Indeed, there is no guarantee that the Fed will widen the spread
any time in the foreseeable future.

When the Fed’s policymaking Federal Open Market Committee
eventually raises the federal funds rate and the interest it pays on
excess reserves (IOER), the Board will presumably increase the discount
rate more or less automatically in tandem just to preserve the
prevailing spread. But that may not happen until sometime next year.

In the meantime, there is no apparent consensus on the need to
widen the spread from the current 50 basis points back toward the
pre-crisis 100 basis points.

On Feb. 18, at the request of the 12 Federal Reserve Banks, the
Board of Governors raised the primary credit or discount rate from 50
basis points to 75 basis points, thereby widening the spread between the
discount rate and the federal funds rate from 25 basis points to 50
basis points. It simultaneously voted to further reduce the maturity of
discount window loans from 28 days to overnight.
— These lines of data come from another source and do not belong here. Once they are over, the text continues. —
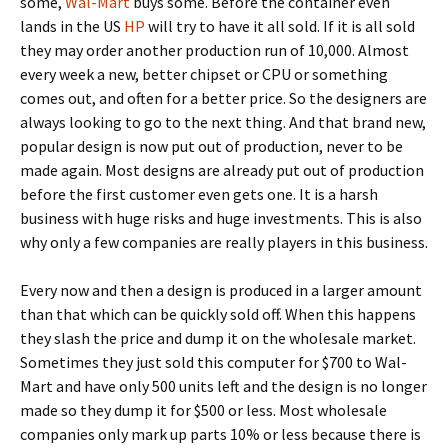
some,
Wal-Mart
buys some. Before the container even
lands in the US
HP
will try to have it all sold. If it is all sold
they may order another production run of 10,000. Almost
every week a new, better chipset or CPU or something
comes out, and often for a better price. So the designers are
always looking to go to the next thing. And that brand new,
popular design is now put out of production, never to be
made again. Most designs are already put out of production
before the first customer even gets one. It is a harsh
business with huge risks and huge investments. This is also
why only a few companies are really players in this business.
Every now and then a design is produced in a larger amount
than that which can be quickly sold off. When this happens
they slash the price and dump it on the wholesale market.
Sometimes they just sold this computer for $700 to Wal-
Mart and have only 500 units left and the design is no longer
made so they dump it for $500 or less. Most wholesale
companies only mark up parts 10% or less because there is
The action came eight days after Fed Chairman Ben Bernanke
signalled an impending discount rate hike by telling the House Financial
Services Committee one was coming “before long.”
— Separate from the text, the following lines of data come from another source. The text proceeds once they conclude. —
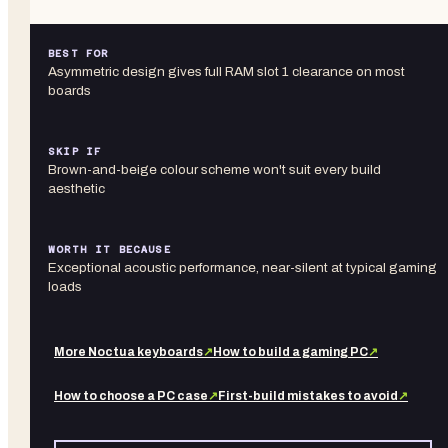
BEST FOR
Asymmetric design gives full RAM slot 1 clearance on most
boards
SKIP IF
Brown-and-beige colour scheme won't suit every build
aesthetic
WORTH IT BECAUSE
Exceptional acoustic performance, near-silent at typical gaming
loads
More
Noctua
keyboards
↗
How to build a gaming PC
↗
How to choose a PC case
↗
First-build mistakes to avoid
↗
The Feb. 18 discount rate hike was justified on the basis of
“continued improvement in financial market conditions.”

A few banks had been relying more heavily on the discount window
than the Fed would have liked, and the rate was increased in part to
encourage banks to rely more upon borrowing from each other than from
the Fed.

However, less than two months later, as the Board holds a routine
meeting to consider discount rate requests from the Federal Reserve
Banks, the situation is different.

Bernanke has not signaled that another discount rate hike is
coming, and Fed officials have given no indication they see a need for a
further widening of the spread to discourage excessive borrowing from
the window or to encourage inter-bank borrowing.

In the week ended April 1, primary credit lending averaged $7.6
billion, and while that was up from just over $3 billion in the prior
period, it was down from more than $52 billion a year earlier.
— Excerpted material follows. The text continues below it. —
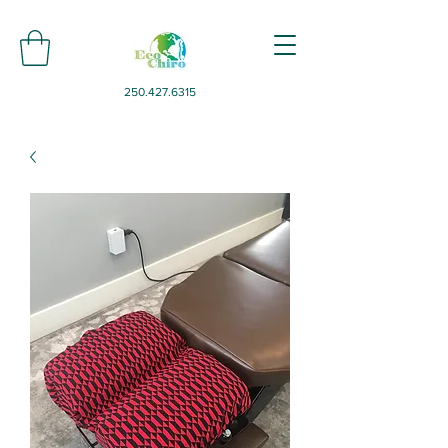
250.427.6315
From what Market News International understands, there is no
preconceived plan or notion that the Fed needs to get the spread back to
100 basis points — or even to widen it from 50 basis points to 75 basis
points.

When the Fed changed its discount window policies in January 2003
to make the “primary credit” a penalty rate, it initially set it at 100
basis points above the federal funds rate. (It had previously been set
below the funds rate).

That 100 basis point spread prevailed until the onset of the crisis
in late summer of 2007.

On Aug. 17, 2008, “to promote the restoration of orderly conditions
in financial markets,” the Federal Reserve Board lowered the primary
credit rate, at which depository institutions borrow short-term from the
Federal Reserve Banks, by 50 basis points to 5.75%. Since the federal
funds rate at that time remained at 5.25%, the spread between the two
rates was narrowed to 50 basis points.

At the same time, the Fed relaxed its usual procedures to extend
primary credit loans for as long as 30 days, renewable by the borrower.

The Fed said then “these changes will remain in place until the
Federal Reserve determines that market liquidity has improved
materially.”

As the crisis continued to deepen, the Board went further. On March
16, 2008, at the same time it authorized the New York Fed to begin
lending to primary dealers, it narrowed the spread between the discount
rate and the federal funds rate further to 25 basis points. What’s more,
it increased the maximum maturity of primary credit loans from 30 days
to 90 days.

As financial conditions continue to normalize, it is conceivable
that the Fed could at some point nudge the spread wider, but there is no
immediate pressure to do so at this time. And in fact, the Fed may be
content to leave the spread at 50 basis points indefinitely.